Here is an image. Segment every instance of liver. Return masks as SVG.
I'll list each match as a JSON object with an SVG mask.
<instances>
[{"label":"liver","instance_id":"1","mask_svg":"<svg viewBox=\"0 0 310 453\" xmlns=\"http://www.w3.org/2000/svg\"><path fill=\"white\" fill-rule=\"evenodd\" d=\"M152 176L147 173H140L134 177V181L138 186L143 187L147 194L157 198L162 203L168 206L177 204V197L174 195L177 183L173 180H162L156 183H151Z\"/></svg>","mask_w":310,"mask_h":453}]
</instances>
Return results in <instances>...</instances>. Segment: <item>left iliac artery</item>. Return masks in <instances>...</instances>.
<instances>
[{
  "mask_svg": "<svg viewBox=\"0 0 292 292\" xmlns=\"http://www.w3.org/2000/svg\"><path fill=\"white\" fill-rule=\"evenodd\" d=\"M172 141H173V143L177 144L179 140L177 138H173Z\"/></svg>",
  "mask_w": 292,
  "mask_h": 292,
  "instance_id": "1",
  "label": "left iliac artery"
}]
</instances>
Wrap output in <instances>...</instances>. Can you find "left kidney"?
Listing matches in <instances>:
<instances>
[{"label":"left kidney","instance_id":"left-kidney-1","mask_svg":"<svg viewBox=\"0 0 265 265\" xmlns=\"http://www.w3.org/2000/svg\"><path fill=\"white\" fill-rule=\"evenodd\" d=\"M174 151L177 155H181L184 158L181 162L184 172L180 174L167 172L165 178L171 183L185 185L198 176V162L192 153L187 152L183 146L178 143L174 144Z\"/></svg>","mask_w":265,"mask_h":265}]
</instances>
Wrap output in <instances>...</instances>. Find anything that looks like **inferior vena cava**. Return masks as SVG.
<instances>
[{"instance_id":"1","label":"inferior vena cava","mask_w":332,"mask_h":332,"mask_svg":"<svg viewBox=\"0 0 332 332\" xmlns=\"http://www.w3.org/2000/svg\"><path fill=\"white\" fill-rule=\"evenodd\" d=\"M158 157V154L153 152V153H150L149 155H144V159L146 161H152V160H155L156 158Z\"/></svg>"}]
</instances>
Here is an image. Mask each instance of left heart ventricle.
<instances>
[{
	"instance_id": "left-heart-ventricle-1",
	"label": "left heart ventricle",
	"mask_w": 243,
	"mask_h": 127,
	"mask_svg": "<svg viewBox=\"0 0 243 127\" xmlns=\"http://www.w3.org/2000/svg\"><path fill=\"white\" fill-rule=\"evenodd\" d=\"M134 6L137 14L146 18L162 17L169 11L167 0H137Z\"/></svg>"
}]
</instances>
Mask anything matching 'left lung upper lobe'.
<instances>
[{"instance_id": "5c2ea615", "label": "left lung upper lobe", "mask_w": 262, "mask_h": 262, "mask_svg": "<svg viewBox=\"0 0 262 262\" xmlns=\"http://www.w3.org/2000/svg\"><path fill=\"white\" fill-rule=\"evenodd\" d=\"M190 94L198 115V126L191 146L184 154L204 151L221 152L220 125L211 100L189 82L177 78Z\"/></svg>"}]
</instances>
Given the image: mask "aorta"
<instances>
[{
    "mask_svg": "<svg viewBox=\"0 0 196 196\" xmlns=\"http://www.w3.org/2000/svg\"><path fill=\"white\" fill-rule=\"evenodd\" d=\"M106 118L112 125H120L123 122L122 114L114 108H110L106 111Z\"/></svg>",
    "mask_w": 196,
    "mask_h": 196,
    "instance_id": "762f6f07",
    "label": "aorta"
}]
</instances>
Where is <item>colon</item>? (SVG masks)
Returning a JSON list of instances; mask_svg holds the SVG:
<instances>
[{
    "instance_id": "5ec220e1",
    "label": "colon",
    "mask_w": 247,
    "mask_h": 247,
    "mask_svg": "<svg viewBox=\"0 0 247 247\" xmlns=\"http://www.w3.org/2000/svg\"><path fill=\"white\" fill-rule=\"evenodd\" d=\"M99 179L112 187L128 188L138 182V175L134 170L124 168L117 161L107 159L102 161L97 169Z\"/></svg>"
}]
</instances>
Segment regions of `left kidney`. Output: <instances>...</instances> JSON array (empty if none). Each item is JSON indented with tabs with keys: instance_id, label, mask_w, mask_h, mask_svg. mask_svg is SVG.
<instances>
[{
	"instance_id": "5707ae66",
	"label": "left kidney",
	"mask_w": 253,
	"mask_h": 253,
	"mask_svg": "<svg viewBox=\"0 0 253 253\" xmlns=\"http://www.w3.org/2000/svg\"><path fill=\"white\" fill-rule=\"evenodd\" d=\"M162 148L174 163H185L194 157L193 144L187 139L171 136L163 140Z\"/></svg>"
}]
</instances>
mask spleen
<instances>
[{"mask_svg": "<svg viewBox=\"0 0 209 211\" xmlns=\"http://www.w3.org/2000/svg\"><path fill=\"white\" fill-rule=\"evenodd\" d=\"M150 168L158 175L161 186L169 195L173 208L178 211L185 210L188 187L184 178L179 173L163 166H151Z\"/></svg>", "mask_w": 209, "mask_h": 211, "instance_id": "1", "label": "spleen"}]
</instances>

____

### [Required work]
For each record above, give it again without a single change.

### [Response to this exercise]
Here is an image. Segment every instance of liver. Return masks as SVG.
I'll list each match as a JSON object with an SVG mask.
<instances>
[{"label":"liver","instance_id":"1","mask_svg":"<svg viewBox=\"0 0 310 453\" xmlns=\"http://www.w3.org/2000/svg\"><path fill=\"white\" fill-rule=\"evenodd\" d=\"M152 176L147 173H140L134 177V181L138 186L143 187L147 194L157 198L162 203L168 206L177 204V197L174 195L177 183L173 180H162L156 183H151Z\"/></svg>","mask_w":310,"mask_h":453}]
</instances>
Return results in <instances>...</instances>. Segment: <item>left iliac artery</item>. Return masks in <instances>...</instances>.
<instances>
[{
  "mask_svg": "<svg viewBox=\"0 0 292 292\" xmlns=\"http://www.w3.org/2000/svg\"><path fill=\"white\" fill-rule=\"evenodd\" d=\"M172 141H173V143L177 144L179 140L177 138H173Z\"/></svg>",
  "mask_w": 292,
  "mask_h": 292,
  "instance_id": "1",
  "label": "left iliac artery"
}]
</instances>
Wrap output in <instances>...</instances>. Can you find "left kidney"?
Listing matches in <instances>:
<instances>
[{"label":"left kidney","instance_id":"left-kidney-1","mask_svg":"<svg viewBox=\"0 0 265 265\" xmlns=\"http://www.w3.org/2000/svg\"><path fill=\"white\" fill-rule=\"evenodd\" d=\"M174 151L177 155H181L184 158L181 162L184 172L180 174L167 172L165 178L171 183L185 185L198 176V162L192 153L187 152L183 146L178 143L174 144Z\"/></svg>","mask_w":265,"mask_h":265}]
</instances>
Wrap output in <instances>...</instances>. Find anything that looks like **inferior vena cava**. Return masks as SVG.
<instances>
[{"instance_id":"1","label":"inferior vena cava","mask_w":332,"mask_h":332,"mask_svg":"<svg viewBox=\"0 0 332 332\" xmlns=\"http://www.w3.org/2000/svg\"><path fill=\"white\" fill-rule=\"evenodd\" d=\"M158 157V154L153 152V153H150L149 155H144V159L146 161H152V160H155L156 158Z\"/></svg>"}]
</instances>
Here is an image. Mask each instance of left heart ventricle.
<instances>
[{
	"instance_id": "left-heart-ventricle-1",
	"label": "left heart ventricle",
	"mask_w": 243,
	"mask_h": 127,
	"mask_svg": "<svg viewBox=\"0 0 243 127\" xmlns=\"http://www.w3.org/2000/svg\"><path fill=\"white\" fill-rule=\"evenodd\" d=\"M134 6L137 14L146 18L162 17L169 11L167 0H137Z\"/></svg>"
}]
</instances>
Mask anything matching 'left lung upper lobe'.
<instances>
[{"instance_id": "5c2ea615", "label": "left lung upper lobe", "mask_w": 262, "mask_h": 262, "mask_svg": "<svg viewBox=\"0 0 262 262\" xmlns=\"http://www.w3.org/2000/svg\"><path fill=\"white\" fill-rule=\"evenodd\" d=\"M190 94L198 115V126L191 146L184 154L204 151L221 152L220 125L211 100L189 82L177 78Z\"/></svg>"}]
</instances>
Given the image: mask "aorta"
<instances>
[{
    "mask_svg": "<svg viewBox=\"0 0 196 196\" xmlns=\"http://www.w3.org/2000/svg\"><path fill=\"white\" fill-rule=\"evenodd\" d=\"M106 118L112 125H120L123 122L122 114L114 108H110L106 111Z\"/></svg>",
    "mask_w": 196,
    "mask_h": 196,
    "instance_id": "762f6f07",
    "label": "aorta"
}]
</instances>
Where is <item>colon</item>? (SVG masks)
Returning a JSON list of instances; mask_svg holds the SVG:
<instances>
[{
    "instance_id": "5ec220e1",
    "label": "colon",
    "mask_w": 247,
    "mask_h": 247,
    "mask_svg": "<svg viewBox=\"0 0 247 247\" xmlns=\"http://www.w3.org/2000/svg\"><path fill=\"white\" fill-rule=\"evenodd\" d=\"M99 179L112 187L128 188L138 182V175L134 170L124 168L117 161L107 159L102 161L97 169Z\"/></svg>"
}]
</instances>
Segment regions of `left kidney`. Output: <instances>...</instances> JSON array (empty if none). Each item is JSON indented with tabs with keys: instance_id, label, mask_w, mask_h, mask_svg. mask_svg is SVG.
<instances>
[{
	"instance_id": "5707ae66",
	"label": "left kidney",
	"mask_w": 253,
	"mask_h": 253,
	"mask_svg": "<svg viewBox=\"0 0 253 253\" xmlns=\"http://www.w3.org/2000/svg\"><path fill=\"white\" fill-rule=\"evenodd\" d=\"M162 148L174 163H185L194 157L193 144L187 139L171 136L163 140Z\"/></svg>"
}]
</instances>
mask spleen
<instances>
[{"mask_svg": "<svg viewBox=\"0 0 209 211\" xmlns=\"http://www.w3.org/2000/svg\"><path fill=\"white\" fill-rule=\"evenodd\" d=\"M150 168L158 175L161 186L169 195L173 208L178 211L185 210L188 187L184 178L179 173L163 166H151Z\"/></svg>", "mask_w": 209, "mask_h": 211, "instance_id": "1", "label": "spleen"}]
</instances>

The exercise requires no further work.